Our Managing Director Tyson Roberts sits down with Michael Higgins to discuss the investment strategies and market outlook of the Milford Dynamic Small Cap Fund. Michael shares his thoughts on the fund's recent performance, the advantages of investing in founder-led companies, and how these companies can potentially lead to higher returns. Find out what stocks they are investing in at the moment, what has and hasn't worked in 2024 along with a sneak peek into the small cap market heading into 2025.
Tyson Roberts: Michael, it's great to have you here. Can you start by telling us about the Milford Dynamic Small Cap Fund and your investment approach?
Michael Higgins: The Dynamic Small Companies Fund is Milford’s Australian-based stock picking fund. We are an all-weather fund, which means we’re neither purely growth or value. We just want to achieve the best return for our investors and for our own capital, irrelevant of style bias. Milford ($24bn FUM) is owned predominantly by staff and we can only invest our personal capital in Milford funds, so alignment is strong. The Dynamic strategy has been operating for just over 11 years and returned 11.5% p.a. net of fees, 5% p.a. ahead of the benchmark return.
Tyson Roberts: How has the fund been performing lately? Any notable successes or difficulties?
Michael Higgins: Performance over the past 12 months for the fund has been strong, returning 24% net of fees. Key winners over the past few months have been family location safety app Life360 and pharmaceutical distributor Sigma Pharmaceuticals following its merger with Chemist Warehouse. Challenges are unavoidable in small cap investing and Flight Centre more recently has been a poor performer. We’re still confident over the long term as it is a larger, leaner and higher ROIC business than pre-COVID. 60% of bricks and mortar retail sites have been closed, offset by expansion into higher ROIC segments like luxury, cruise, corporate and independent agency. You wouldn’t know it but Flight Centre are now the 3rd largest corporate travel provider in the US!
Tyson Roberts: You've mentioned the outperformance of founder-led companies. Could you elaborate on why these companies tend to do well?

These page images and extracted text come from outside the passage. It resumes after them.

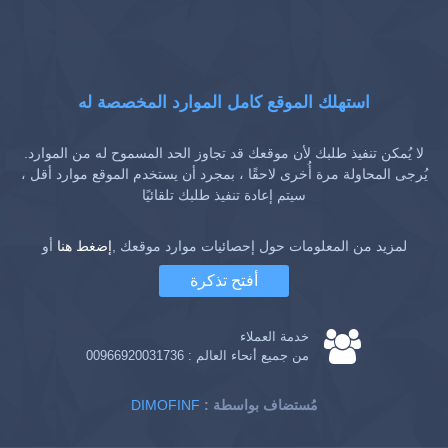
استهلك الموقع كامل الموارد المخصصة له
لا يُمكن تنفيذ طلبك لأن موقعك قد تجاوز الحد المسموح له من الموارد.
يُرجى المحاولة مرة أُخرى لاحقًا ، بمجرد أن يستخدم الموقع موارد أقل ،
سيتم إعادة تنفيذ طلبك تلقائيًا
لمزيد من المعلومات حول إحصائيات موارد موقعك ,
إضغط هنا
أو
أفتح تذكرة
خدمة العملاء
من جميع أنحاء العالم :
00966920031736
: مُستضاف بواسطة
DIMOFINF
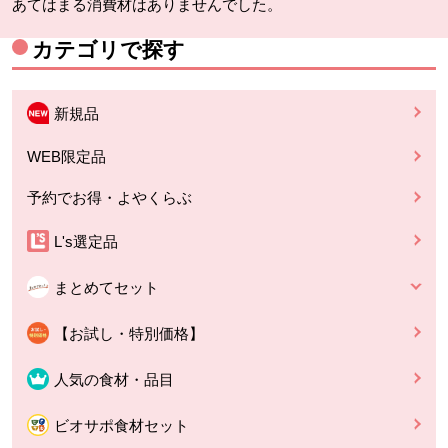
あてはまる消費材はありませんでした。
カテゴリで探す
新規品
WEB限定品
予約でお得・よやくらぶ
L's選定品
まとめてセット
【お試し・特別価格】
人気の食材・品目
ビオサポ食材セット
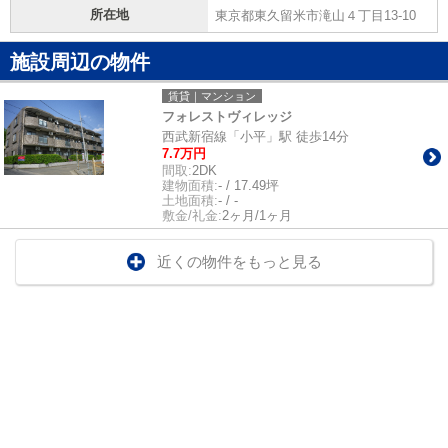
所在地
東京都東久留米市滝山４丁目13-10
施設周辺の物件
賃貸｜マンション
フォレストヴィレッジ
西武新宿線「小平」駅 徒歩14分
7.7万円
間取:
2DK
建物面積:
- / 17.49坪
土地面積:
- / -
敷金/礼金:
2ヶ月/1ヶ月
近くの物件をもっと見る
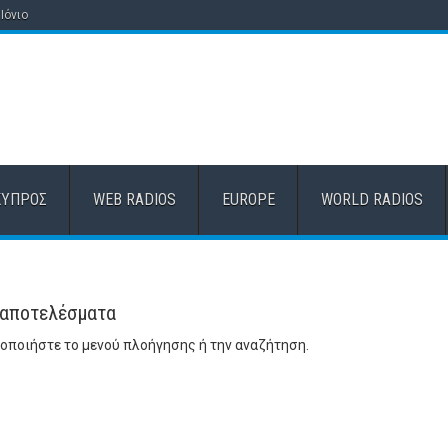
Ιόνιο
ΚΎΠΡΟΣ
WEB RADIOS
EUROPE
WORLD RADIOS
 αποτελέσματα
ποιήστε το μενού πλοήγησης ή την αναζήτηση.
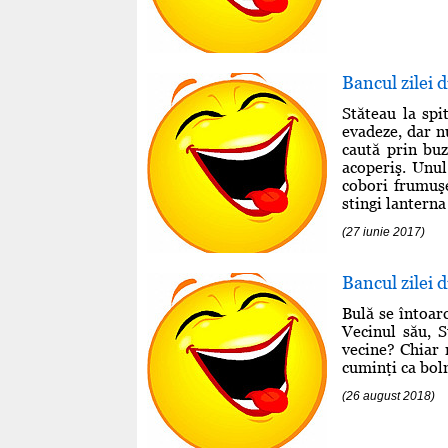
Bancul zilei 
Stăteau la spi
evadeze, dar n
caută prin bu
acoperiş. Unul
cobori frumuşe
stingi lanterna 
(27 iunie 2017)
Bancul zilei 
Bulă se întoar
Vecinul său, S
vecine? Chiar 
cuminţi ca boln
(26 august 2018)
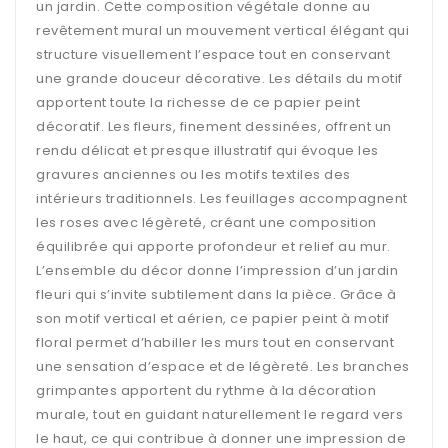
un jardin. Cette composition végétale donne au
revêtement mural un mouvement vertical élégant qui
structure visuellement l’espace tout en conservant
une grande douceur décorative. Les détails du motif
apportent toute la richesse de ce papier peint
décoratif. Les fleurs, finement dessinées, offrent un
rendu délicat et presque illustratif qui évoque les
gravures anciennes ou les motifs textiles des
intérieurs traditionnels. Les feuillages accompagnent
les roses avec légèreté, créant une composition
équilibrée qui apporte profondeur et relief au mur.
L’ensemble du décor donne l’impression d’un jardin
fleuri qui s’invite subtilement dans la pièce. Grâce à
son motif vertical et aérien, ce papier peint à motif
floral permet d’habiller les murs tout en conservant
une sensation d’espace et de légèreté. Les branches
grimpantes apportent du rythme à la décoration
murale, tout en guidant naturellement le regard vers
le haut, ce qui contribue à donner une impression de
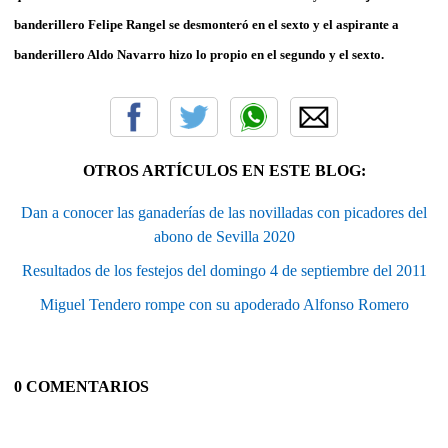
banderillero Felipe Rangel se desmonteró en el sexto y el aspirante a
banderillero Aldo Navarro hizo lo propio en el segundo y el sexto.
OTROS ARTÍCULOS EN ESTE BLOG:
Dan a conocer las ganaderías de las novilladas con picadores del
abono de Sevilla 2020
Resultados de los festejos del domingo 4 de septiembre del 2011
Miguel Tendero rompe con su apoderado Alfonso Romero
0 COMENTARIOS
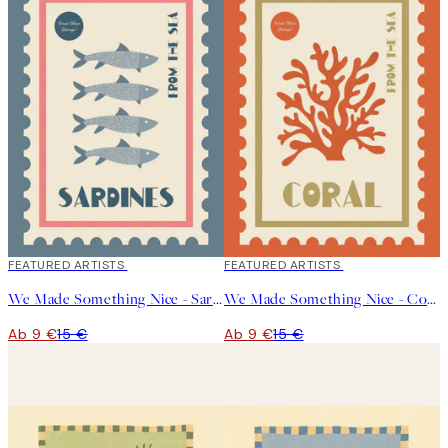
40%*
FEATURED ARTISTS
40%*
FEATURED ARTISTS
We Made Something Nice - Sardines Poster
We Made Something Nice - Coral Poster
Ab 9 €
15 €
Ab 9 €
15 €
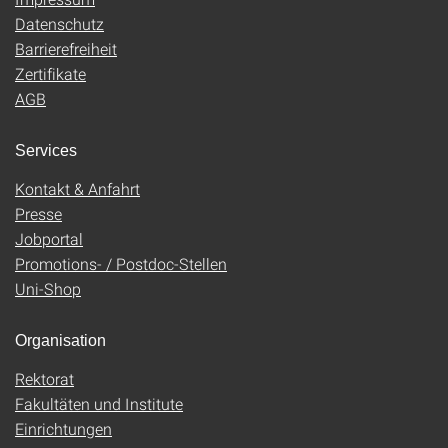
Datenschutz
Barrierefreiheit
Zertifikate
AGB
Services
Kontakt & Anfahrt
Presse
Jobportal
Promotions- / Postdoc-Stellen
Uni-Shop
Organisation
Rektorat
Fakultäten und Institute
Einrichtungen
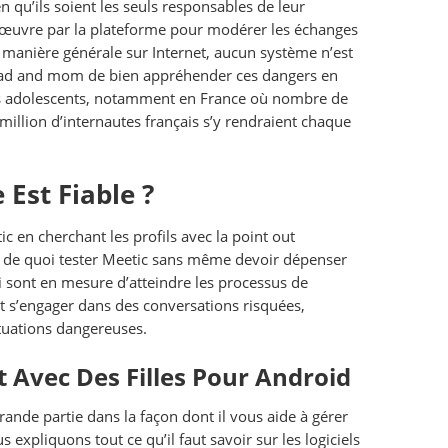
n qu’ils soient les seuls responsables de leur
 en œuvre par la plateforme pour modérer les échanges
e manière générale sur Internet, aucun système n’est
x dad and mom de bien appréhender ces dangers en
 des adolescents, notamment en France où nombre de
million d’internautes français s’y rendraient chaque
Est Fiable ?
tic en cherchant les profils avec la point out
s, de quoi tester Meetic sans même devoir dépenser
 sont en mesure d’atteindre les processus de
 et s’engager dans des conversations risquées,
tuations dangereuses.
t Avec Des Filles Pour Android
grande partie dans la façon dont il vous aide à gérer
 expliquons tout ce qu’il faut savoir sur les logiciels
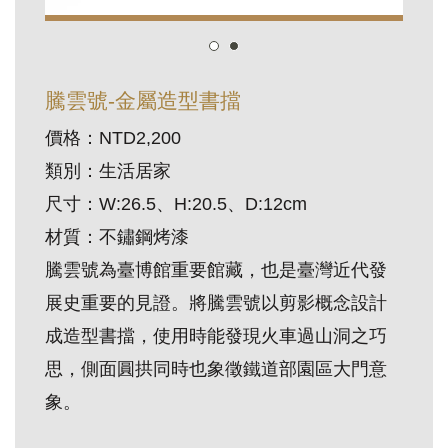
訊
展
騰雲號-金屬造型書擋
覽
價格：NTD2,200
資
類別：生活居家
訊
尺寸：W:26.5、H:20.5、D:12cm
教
材質：不鏽鋼烤漆
育
騰雲號為臺博館重要館藏，也是臺灣近代發
活
展史重要的見證。將騰雲號以剪影概念設計
動
成造型書擋，使用時能發現火車過山洞之巧
思，側面圓拱同時也象徵鐵道部園區大門意
出
象。
版
文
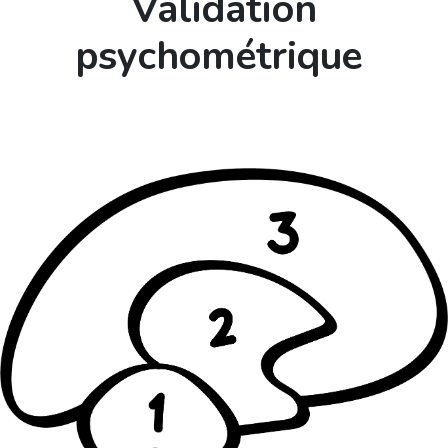
Validation
psychométrique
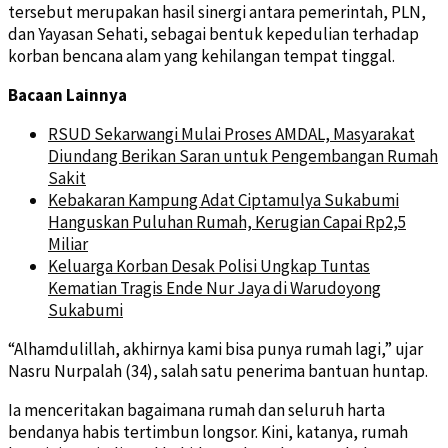
tersebut merupakan hasil sinergi antara pemerintah, PLN,
dan Yayasan Sehati, sebagai bentuk kepedulian terhadap
korban bencana alam yang kehilangan tempat tinggal.
Bacaan Lainnya
RSUD Sekarwangi Mulai Proses AMDAL, Masyarakat
Diundang Berikan Saran untuk Pengembangan Rumah
Sakit
Kebakaran Kampung Adat Ciptamulya Sukabumi
Hanguskan Puluhan Rumah, Kerugian Capai Rp2,5
Miliar
Keluarga Korban Desak Polisi Ungkap Tuntas
Kematian Tragis Ende Nur Jaya di Warudoyong
Sukabumi
“Alhamdulillah, akhirnya kami bisa punya rumah lagi,” ujar
Nasru Nurpalah (34), salah satu penerima bantuan huntap.
Ia menceritakan bagaimana rumah dan seluruh harta
bendanya habis tertimbun longsor. Kini, katanya, rumah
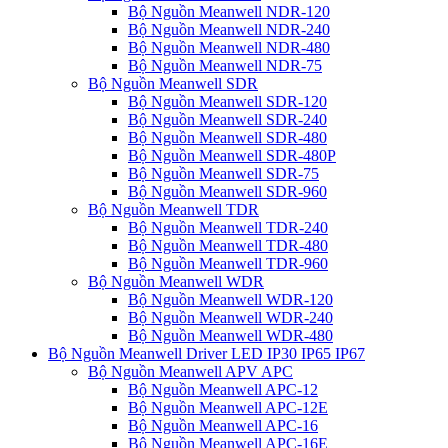
Bộ Nguồn Meanwell NDR-120
Bộ Nguồn Meanwell NDR-240
Bộ Nguồn Meanwell NDR-480
Bộ Nguồn Meanwell NDR-75
Bộ Nguồn Meanwell SDR
Bộ Nguồn Meanwell SDR-120
Bộ Nguồn Meanwell SDR-240
Bộ Nguồn Meanwell SDR-480
Bộ Nguồn Meanwell SDR-480P
Bộ Nguồn Meanwell SDR-75
Bộ Nguồn Meanwell SDR-960
Bộ Nguồn Meanwell TDR
Bộ Nguồn Meanwell TDR-240
Bộ Nguồn Meanwell TDR-480
Bộ Nguồn Meanwell TDR-960
Bộ Nguồn Meanwell WDR
Bộ Nguồn Meanwell WDR-120
Bộ Nguồn Meanwell WDR-240
Bộ Nguồn Meanwell WDR-480
Bộ Nguồn Meanwell Driver LED IP30 IP65 IP67
Bộ Nguồn Meanwell APV APC
Bộ Nguồn Meanwell APC-12
Bộ Nguồn Meanwell APC-12E
Bộ Nguồn Meanwell APC-16
Bộ Nguồn Meanwell APC-16E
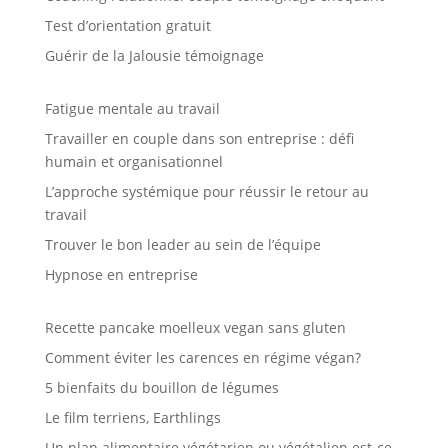
Test d’orientation gratuit
Guérir de la Jalousie témoignage
Fatigue mentale au travail
Travailler en couple dans son entreprise : défi
humain et organisationnel
L’approche systémique pour réussir le retour au
travail
Trouver le bon leader au sein de l’équipe
Hypnose en entreprise
Recette pancake moelleux vegan sans gluten
Comment éviter les carences en régime végan?
5 bienfaits du bouillon de légumes
Le film terriens, Earthlings
Un plan alimentaire végétarien ou végétalien est-ce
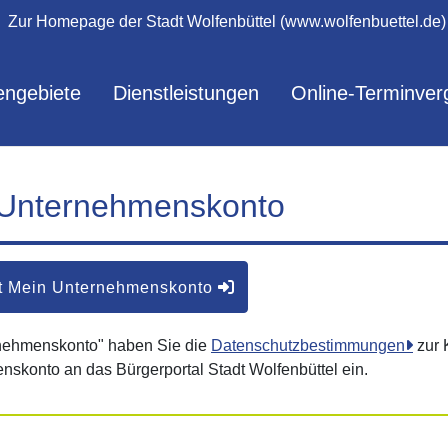
Zur Homepage der Stadt Wolfenbüttel (www.wolfenbuettel.de)
ngebiete
Dienstleistungen
Online-Terminver
 Unternehmenskonto
t Mein Unternehmenskonto
rnehmenskonto" haben Sie die
Datenschutzbestimmungen
zur 
nskonto an das Bürgerportal Stadt Wolfenbüttel ein.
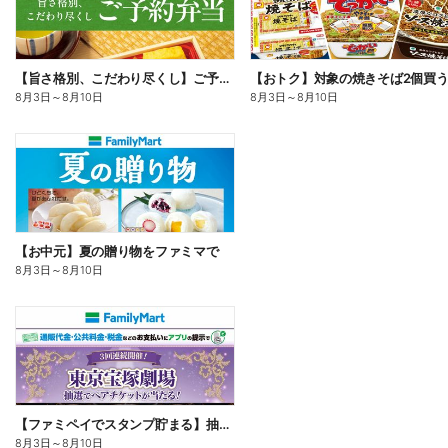
【旨さ格別、こだわり尽くし】ご予約弁当
8月3日
～
8月10日
8月3日
～
8月10日
【お中元】夏の贈り物をファミマで
8月3日
～
8月10日
【ファミペイでスタンプ貯まる】抽選でペアチケットが当たる!
8月3日
～
8月10日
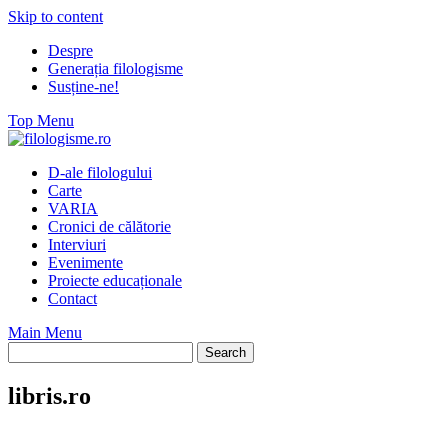
Skip to content
Despre
Generația filologisme
Susține-ne!
Top Menu
D-ale filologului
Carte
VARIA
Cronici de călătorie
Interviuri
Evenimente
Proiecte educaționale
Contact
Main Menu
libris.ro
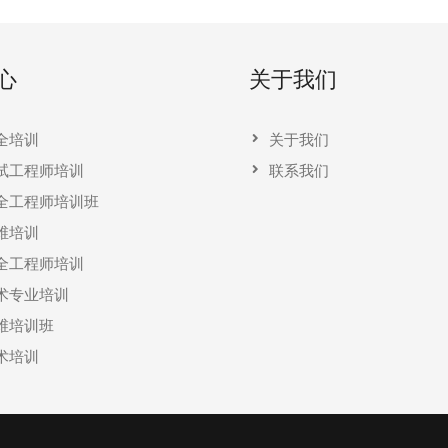
心
关于我们
全培训
关于我们
试工程师培训
联系我们
全工程师培训班
维培训
全工程师培训
术专业培训
维培训班
术培训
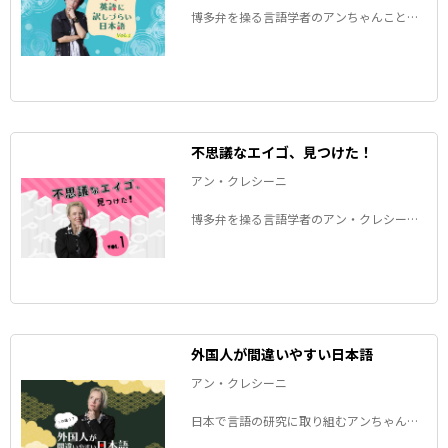
博多弁を操る言語学者のアンちゃんことア
ン・クレシーニさんが、「英語に訳しづら
い日本語」と、その裏にある文化の違いを
考察します。
不思議なエイゴ、見つけた！
アン・クレシーニ
博多弁を操る言語学者のアン・クレシーニ
さんが、最近日本で見つけた「不思議なエ
イゴ」をご紹介します。
外国人が間違いやすい日本語
アン・クレシーニ
日本で言語の研究に取り組むアンちゃんこ
とアン・クレシーニさんの連載。「彼とこ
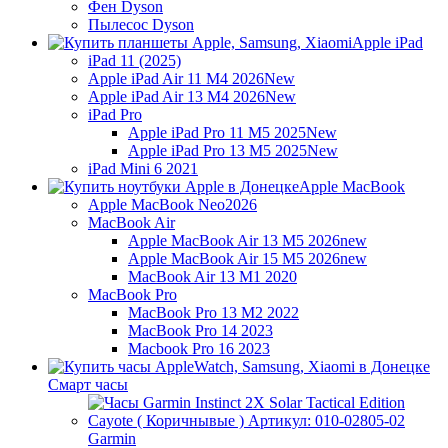
Фен Dyson
Пылесос Dyson
Apple iPad
iPad 11 (2025)
Apple iPad Air 11 M4 2026
New
Apple iPad Air 13 M4 2026
New
iPad Pro
Apple iPad Pro 11 M5 2025
New
Apple iPad Pro 13 M5 2025
New
iPad Mini 6 2021
Apple MacBook
Apple MacBook Neo
2026
MacBook Air
Apple MacBook Air 13 M5 2026
new
Apple MacBook Air 15 M5 2026
new
MacBook Air 13 M1 2020
MacBook Pro
MacBook Pro 13 M2 2022
MacBook Pro 14 2023
Macbook Pro 16 2023
Смарт часы
Garmin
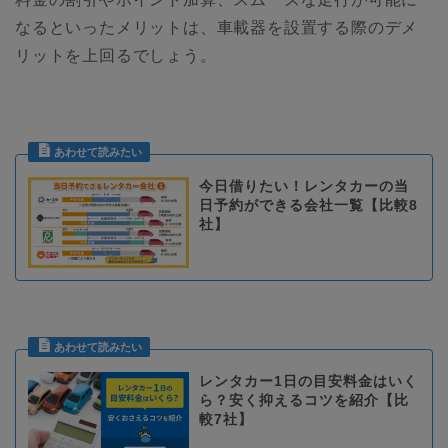
なるといったメリットは、車載器を設置する際のデメ
リットを上回るでしょう。
今日借りたい！レンタカーの当
日予約ができる会社一覧【比較8
社】
レンタカー1日の目安料金はいく
ら？安く抑えるコツを紹介【比
較7社】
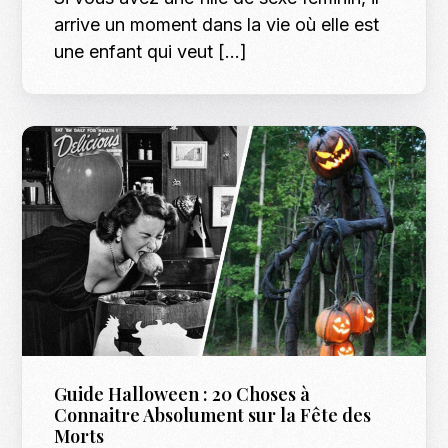
arrive un moment dans la vie où elle est
une enfant qui veut […]
Guide Halloween : 20 Choses à
Connaitre Absolument sur la Fête des
Morts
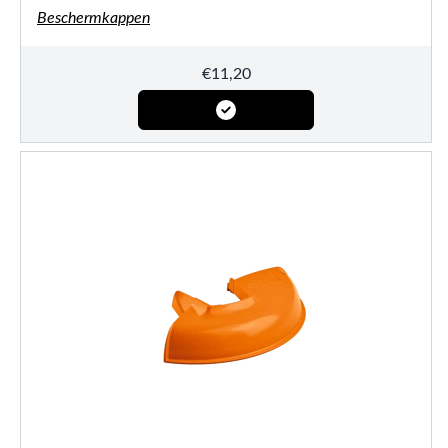
Beschermkappen
€
11,20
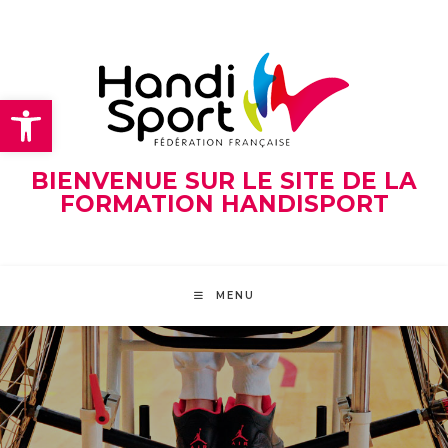
Skip
to
content
Ouvrir la barre d’outils
BIENVENUE SUR LE SITE DE LA
FORMATION HANDISPORT
MENU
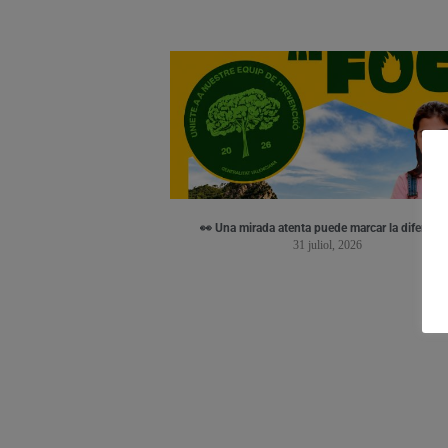
👀 Una mirada atenta puede marcar la diferenci
31 juliol, 2026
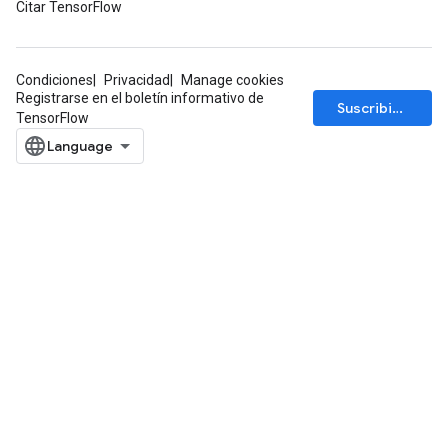
Citar TensorFlow
Condiciones
Privacidad
Manage cookies
Registrarse en el boletín informativo de
Suscribirse
TensorFlow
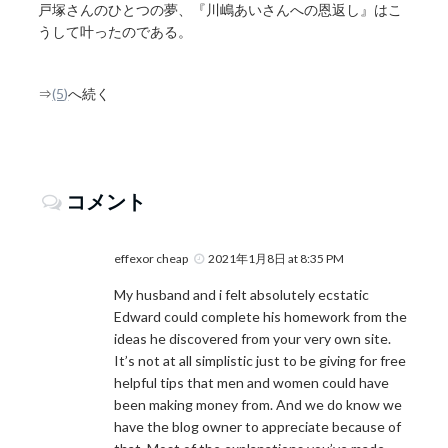
戸塚さんのひとつの夢、『川嶋あいさんへの恩返し』はこ
うして叶ったのである。
⇒
(5)
へ続く
コメント
effexor cheap
2021年1月8日 at 8:35 PM
My husband and i felt absolutely ecstatic
Edward could complete his homework from the
ideas he discovered from your very own site.
It’s not at all simplistic just to be giving for free
helpful tips that men and women could have
been making money from. And we do know we
have the blog owner to appreciate because of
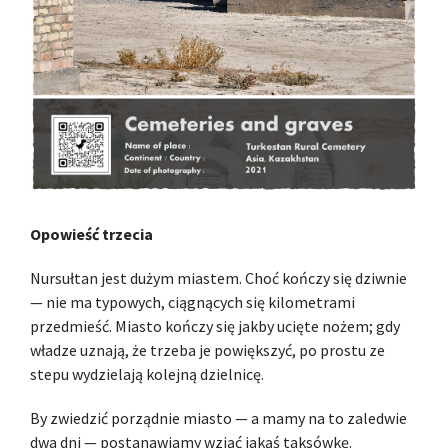
Opowieść trzecia
Nursułtan jest dużym miastem. Choć kończy się dziwnie
— nie ma typowych, ciągnących się kilometrami
przedmieść. Miasto kończy się jakby ucięte nożem; gdy
władze uznają, że trzeba je powiększyć, po prostu ze
stepu wydzielają kolejną dzielnicę.
By zwiedzić porządnie miasto — a mamy na to zaledwie
dwa dni — postanawiamy wziąć jakąś taksówkę.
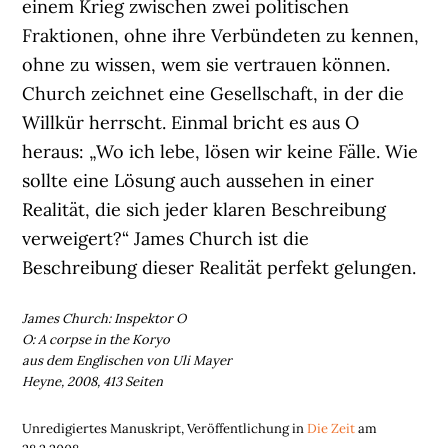
einem Krieg zwischen zwei politischen
Fraktionen, ohne ihre Verbündeten zu kennen,
ohne zu wissen, wem sie vertrauen können.
Church zeichnet eine Gesellschaft, in der die
Willkür herrscht. Einmal bricht es aus O
heraus: „Wo ich lebe, lösen wir keine Fälle. Wie
sollte eine Lösung auch aussehen in einer
Realität, die sich jeder klaren Beschreibung
verweigert?“ James Church ist die
Beschreibung dieser Realität perfekt gelungen.
James Church: Inspektor O
O: A corpse in the Koryo
aus dem Englischen von Uli Mayer
Heyne, 2008, 413 Seiten
Unredigiertes Manuskript, Veröffentlichung in
Die Zeit
am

Michael Higgins: We believe having a founder’s money next to ours is very powerful. Back in August 2021 we first analysed the performance of these businesses against the broader market index and the results indicated significant outperformance. So why do founder-led, family-linked or employee-owned companies deliver performance over the long term? We’ve put it down to i) Long-term mindset – Founders are looking at establishing the business in a multi-generational timescale, ii) Skin in the game - Founders derive meaning from the challenge, identity and ethos of their work and not necessarily from the incentive package the board’s remuneration committee has devised for them, and iii) Soul in the game - The most underestimated attribute we find is the broader love of the business and the intent to continue the success they’ve had into the future.
Tyson Roberts: Can you share some examples of stocks currently in your portfolio and what you find appealing about them?
Michael Higgins: Singapore telco Tuas has been a strong performer and we’re still excited by its future. It happens to be another founder-led company, with ex-TPG founder David Teoh at the helm. He’s incredibly astute and cost conscious and has taken material market share in Singapore with a mobile plan 60-70% cheaper than incumbents. We look forward to the next 12 months as they roll out of a competitively priced broadband product across their existing client base. Regis Healthcare is exposed to the massive undersupply of aged care just when Aussie boomers are approaching retirement. The industry has been starved of capital from consistent underfunding by government. Recent funding reforms are incredibly positive for the sector and Regis is well capitalised to benefit.
Tyson Roberts: With markets near all-time highs but varying valuations, how do you view the small cap market as we head into 2025?
Michael Higgins: Despite the strong returns we’ve generated over the past 12 months we’re not getting too comfortable. While we maintain a broadly positive long-term outlook for the Australian economy and markets, we acknowledge that near-term risks, including extreme valuations, geopolitical tensions and concentrated market positions, any of which could pose challenges in 2025. Given the uncertainty, we remain disciplined in our strategy of generating strong risk-adjusted returns through the cycle. We remain deliberately well diversified, continue to selectively take profits, with a preference for high quality companies where we see absolute value.